By analyzing genetic samples for over half a million individuals as part of the GIANT research project, which aims to identify genes that regulate human body and size, researchers found more than 100 locations across the genome that play roles in various obesity traits.
Learning more about the genes and biological processes may guide the development of weight-loss therapies, and help doctors tailor the health advice they give to patients.
“Our work clearly shows that predisposition to obesity and increased body mass index is not due to a single gene or genetic change,” says senior study author Elizabeth Speliotes, M.D., Ph.D., M.P.H, assistant professor of internal medicine and computational medicine and bioinformatics at the University of Michigan Health System.
“The large number of genes makes it less likely that one solution to beat obesity will work for everyone and opens the door to possible ways we could use genetic clues to help defeat obesity,” she says.
Speliotes and colleagues at Broad Institute of MIT and Harvard and Mt. Sinai Health System investigated the genetic basis of body mass index (BMI), a common measure of overall obesity, in up to 339,224 individuals.
Across the genome, which is the full set of a person’s genes, they found 97 sites associated with obesity. The number triples the number of previously known regions.
Once better understood, these genetic mechanisms may not only help to explain why not all of those who are obese develop related metabolic diseases, such as type 2 diabetes and high cholesterol, but could lead to possible ways to treat obesity or prevent metabolic diseases in those who are already obese.
“Presently we have no way of knowing if obese individuals will develop these obesity-related metabolic diseases and if so which ones,” says Speliotes, who is also a gastroenterologist at the U-M Health System. “We envision using these genetic markers to help doctors decide which treatments would work best to keep patients healthy.”

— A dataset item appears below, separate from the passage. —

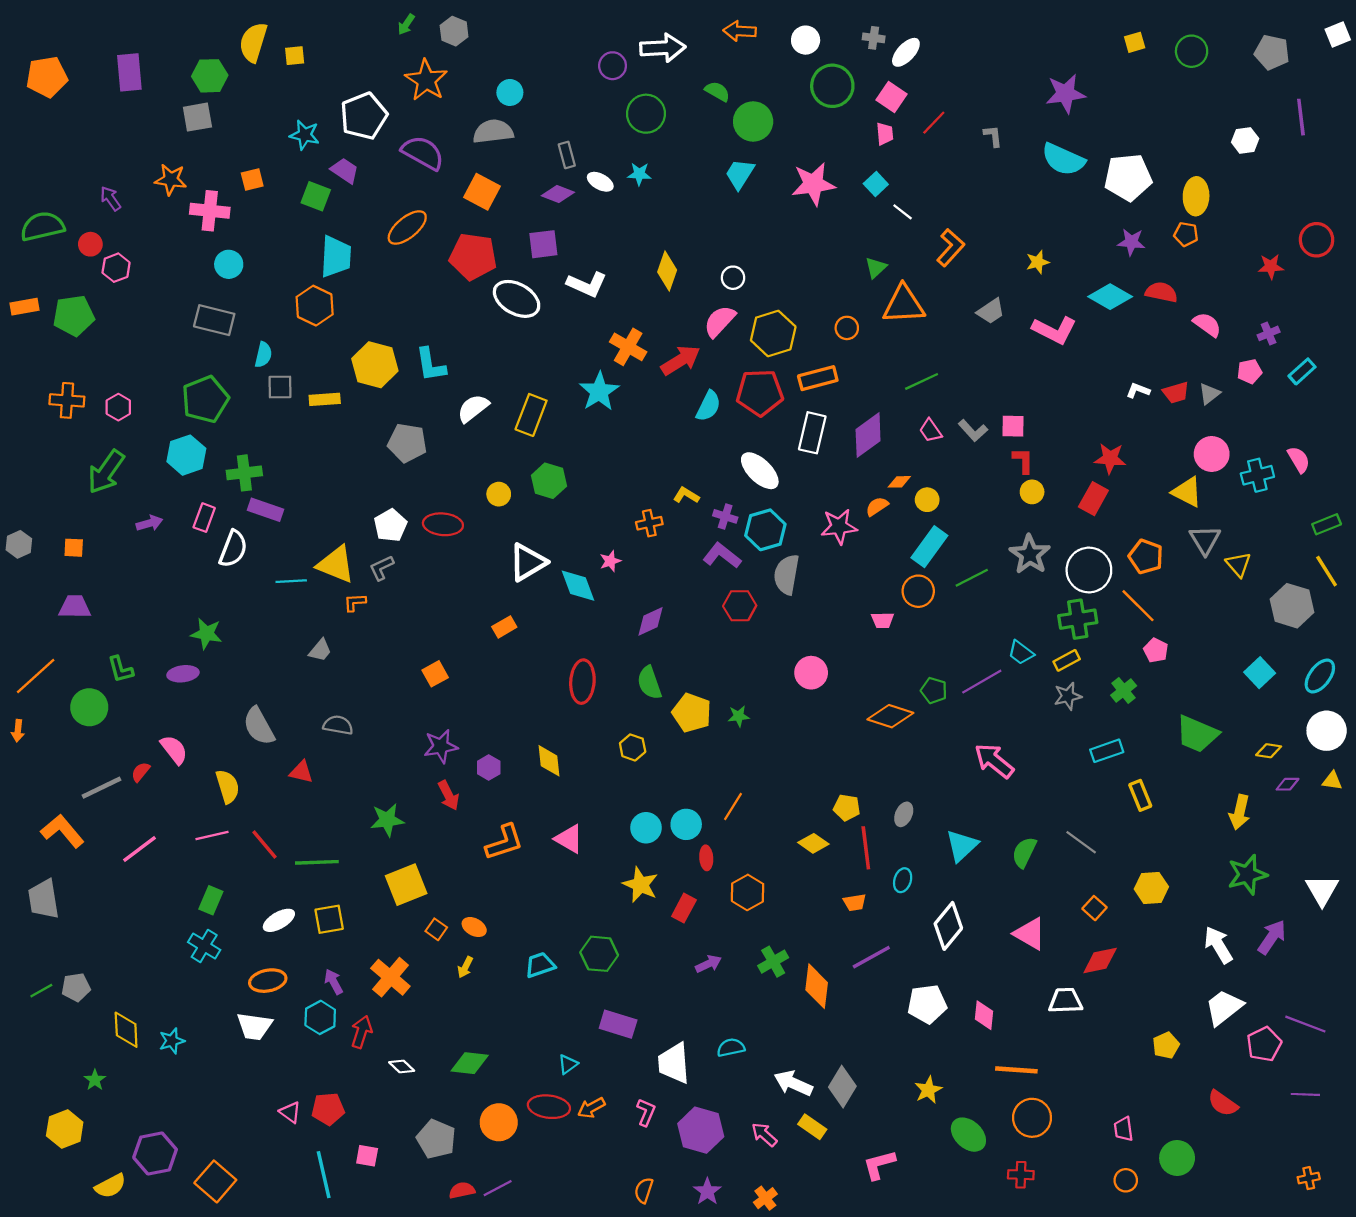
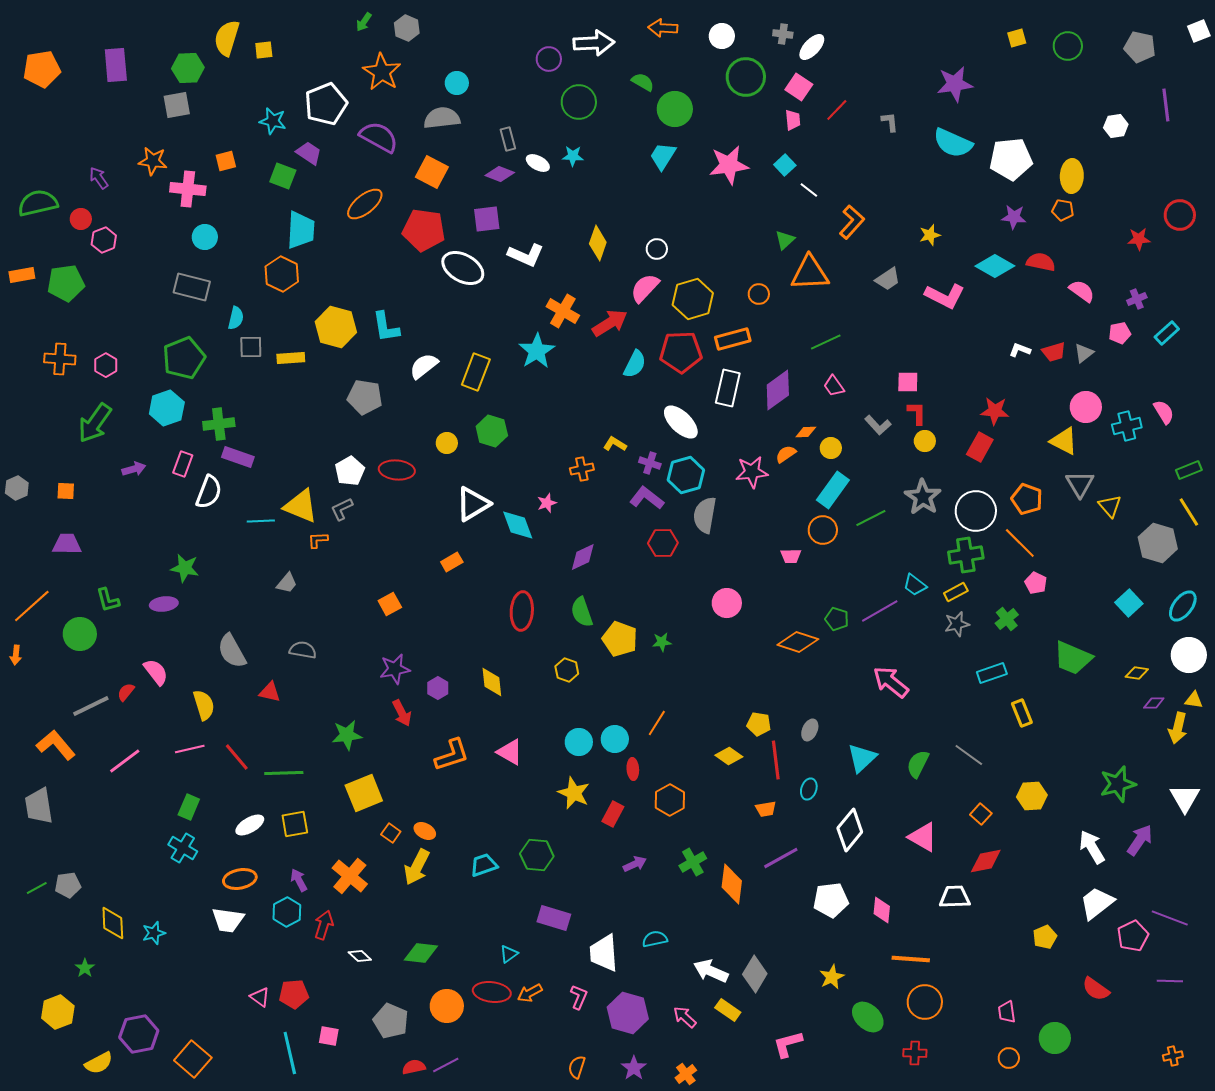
gray L-shape: (973, 431) -> (878, 425), moved
yellow arrow: (1240, 812) -> (1178, 728), moved
yellow arrow: (465, 967) -> (417, 867), size x1.8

The analyses of genetic links to BMI indicate that the central nervous system has a role in obesity susceptibility, including a pathway that responds to changes in feeding and fasting and that is thought to be targeted by an FDA-approved weight-loss drug.

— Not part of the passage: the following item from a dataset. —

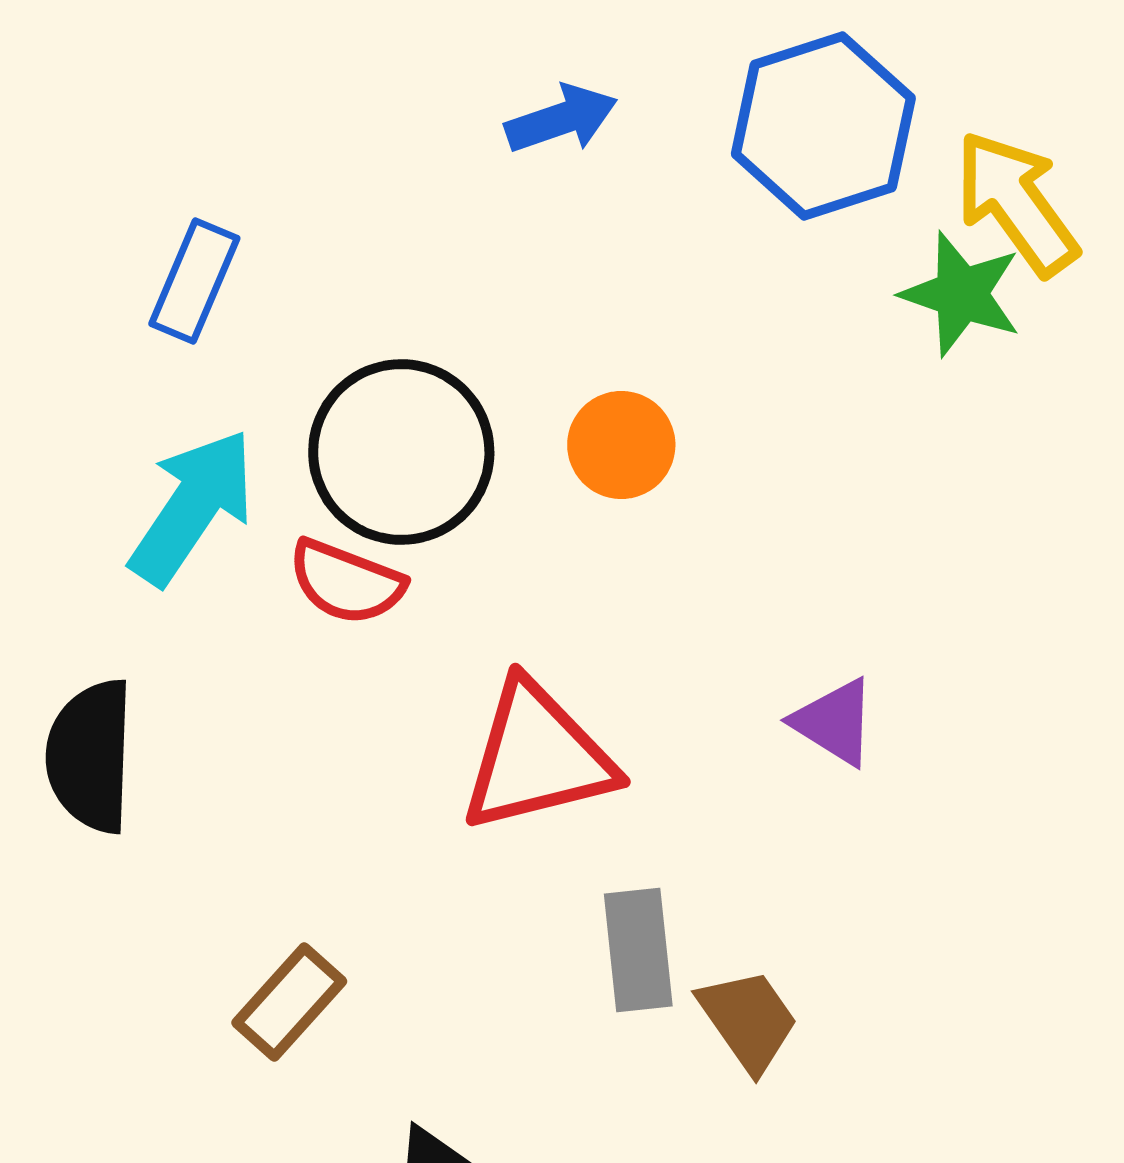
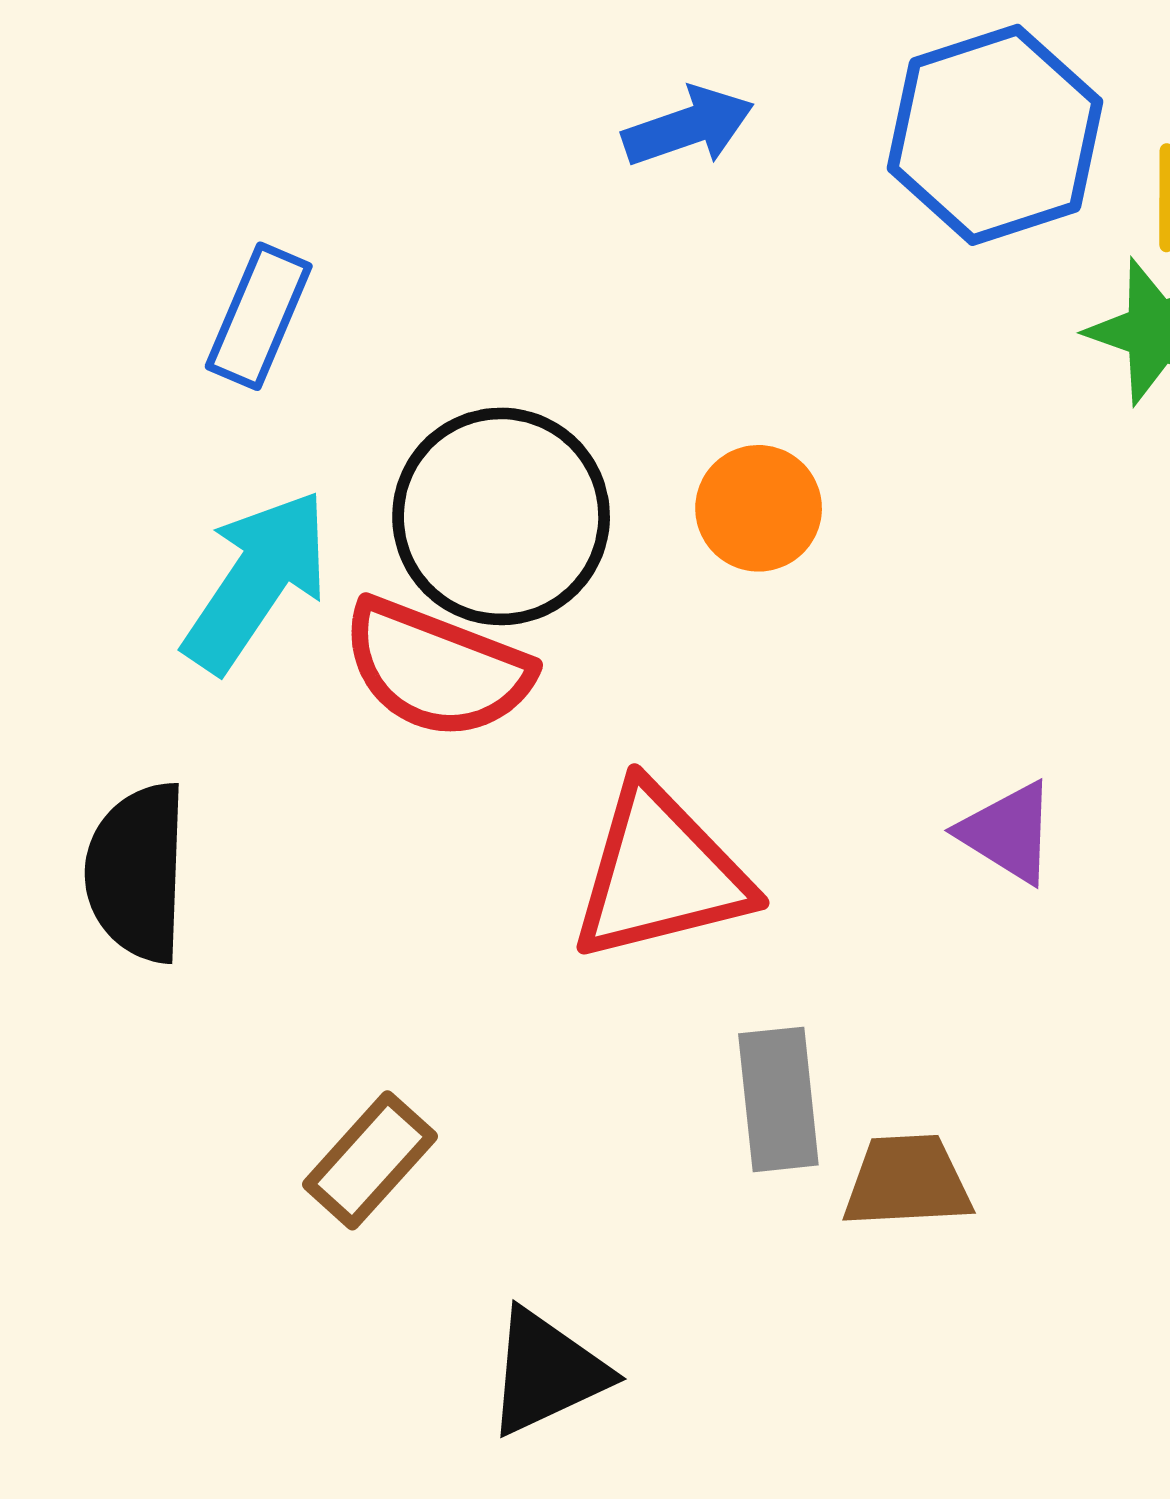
red semicircle: (346, 582) -> (437, 669), size x1.4
brown trapezoid: (748, 1020) -> (907, 1181), turned -58

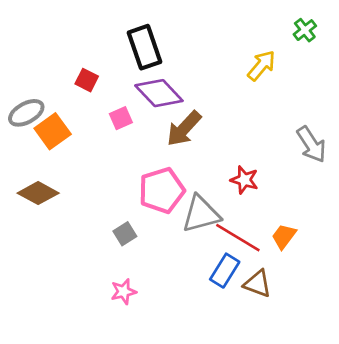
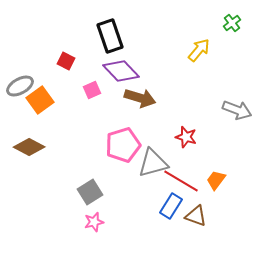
brown arrow: (184, 129) -> (140, 98), turned -116
gray arrow: (311, 144) -> (237, 110), turned -36
gray square: (125, 234) -> (90, 192), moved, size x1.4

A cross-campus group of faculty and staff from the University of Michigan’s Department of Human Genetics, Department of Epidemiology, Kidney Epidemiology and Cost Center, School of Public Health, Center for Statistical Genetics, Department of Biostatistics, Department of Internal Medicine, Department of Computational Medicine and Bioinformatics and the Institute for Social Research contributed to the papers.
Researchers from various institutions are increasingly bringing troves of DNA sequences into huge gene banks in hopes of tackling diseases.
The international GIANT consortium is already reaping the benefits of big data sets with papers on new variants linked to BMI and a companion paper in today’s Nature on waist-to-hip circumference ratio.
Belly fat key to health risk
In a companion study, an analysis of 224,459 individuals helped identify 49 sites in the genome associated with waist-to-hip ratio — a measure of body fat distribution. People with waistlines larger than hip circumferences have more belly fat surrounding their abdominal organs.
Accumulation of fat, especially around the stomach, increases the risk of cardiovascular and metabolic diseases.
Some sites display stronger effects in women than men, demonstrating that genetic regulation of body fat distribution varies between the sexes.
“We need to know these genetic locations because different fat depots pose different health risks,” says Karen Mohlke, Ph.D., professor of genetics at the University of North Carolina School of Medicine and a senior author on the paper that examined waist-to-hip ratio of fat distribution.
“If we can figure out which genes influence where fat is deposited, it could help us understand the biology that leads to various health conditions, such as insulin resistance/diabetes, metabolic syndrome, and heart disease.”
Financial support for the international collaboration was provided in part by the National Institutes of Health and Wellcome Trust UK.